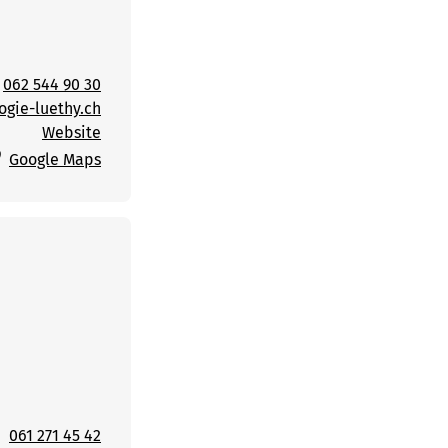
062 544 90 30
gie-luethy.ch
Website
Google Maps
061 271 45 42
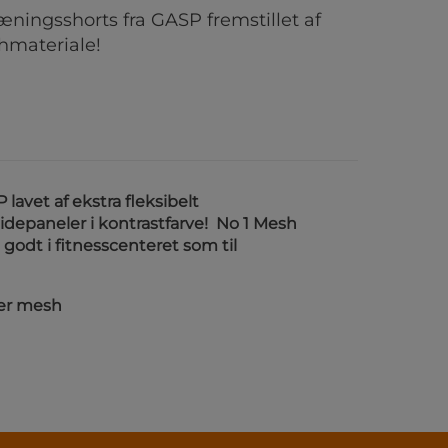
æningsshorts fra GASP fremstillet af
shmateriale!
lavet af ekstra fleksibelt
idepaneler i kontrastfarve! No 1 Mesh
 godt i fitnesscenteret som til
ter mesh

# WHAT THE TASK ASKS
All that is wanted is the set of lines from the one with "shmateriale!" through the last line of the entries, both included, output exactly.

# SOLUTION TO THIS PROBLEM
shmateriale!
lavet af ekstra fleksibelt
idepaneler i kontrastfarve! No 1 Mesh
 godt i fitnesscenteret som til
ter mesh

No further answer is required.